(Records from a data collection)
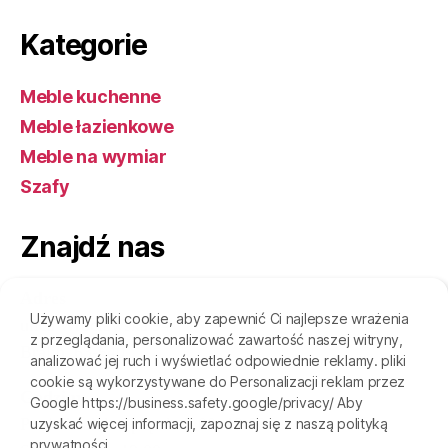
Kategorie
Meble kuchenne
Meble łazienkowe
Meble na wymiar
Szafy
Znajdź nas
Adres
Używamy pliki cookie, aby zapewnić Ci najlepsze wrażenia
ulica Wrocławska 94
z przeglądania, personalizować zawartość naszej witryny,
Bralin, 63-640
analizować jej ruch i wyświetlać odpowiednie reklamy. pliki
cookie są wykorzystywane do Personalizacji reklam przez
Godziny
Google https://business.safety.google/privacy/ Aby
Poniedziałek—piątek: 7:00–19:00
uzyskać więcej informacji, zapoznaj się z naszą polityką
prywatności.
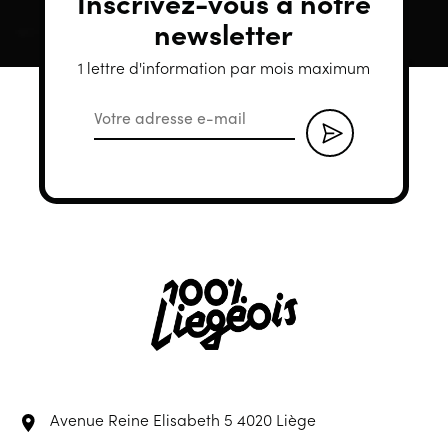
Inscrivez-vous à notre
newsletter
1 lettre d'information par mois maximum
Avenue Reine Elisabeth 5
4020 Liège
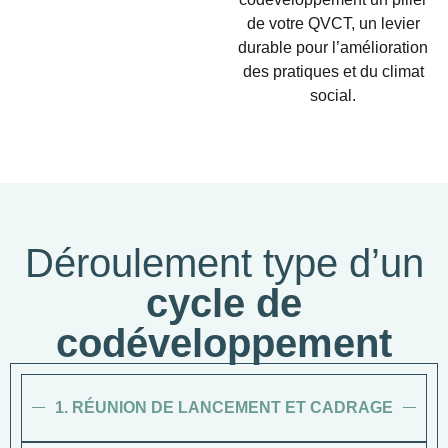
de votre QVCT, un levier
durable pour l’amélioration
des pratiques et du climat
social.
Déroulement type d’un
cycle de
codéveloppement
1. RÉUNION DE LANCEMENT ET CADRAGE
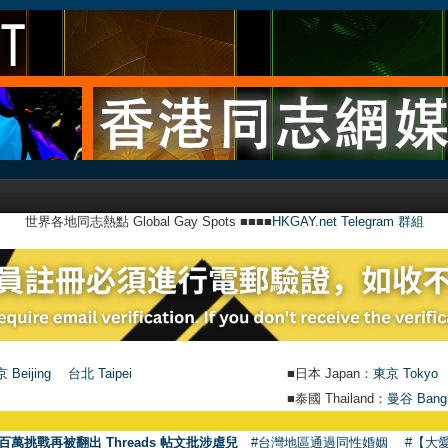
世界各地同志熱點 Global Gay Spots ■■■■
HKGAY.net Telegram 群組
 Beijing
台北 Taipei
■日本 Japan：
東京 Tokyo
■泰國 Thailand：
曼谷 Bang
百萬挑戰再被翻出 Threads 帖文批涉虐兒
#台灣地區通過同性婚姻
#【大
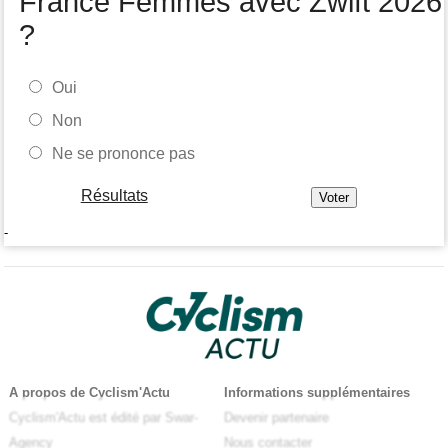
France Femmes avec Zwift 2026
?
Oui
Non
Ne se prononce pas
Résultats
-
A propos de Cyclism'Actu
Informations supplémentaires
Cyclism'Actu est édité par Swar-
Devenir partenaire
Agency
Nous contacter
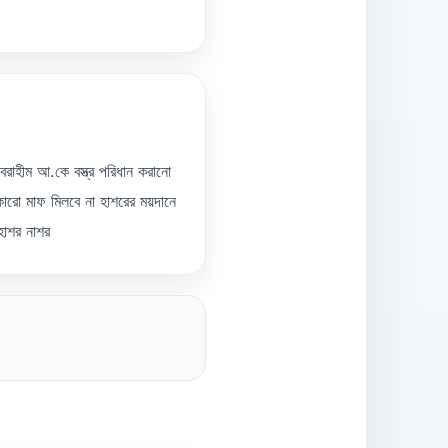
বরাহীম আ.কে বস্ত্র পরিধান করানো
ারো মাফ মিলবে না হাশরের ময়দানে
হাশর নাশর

Your assignment – Find every line in the entries that includes the word "Meble", then state how many there are and nothing else.

Answer space – 3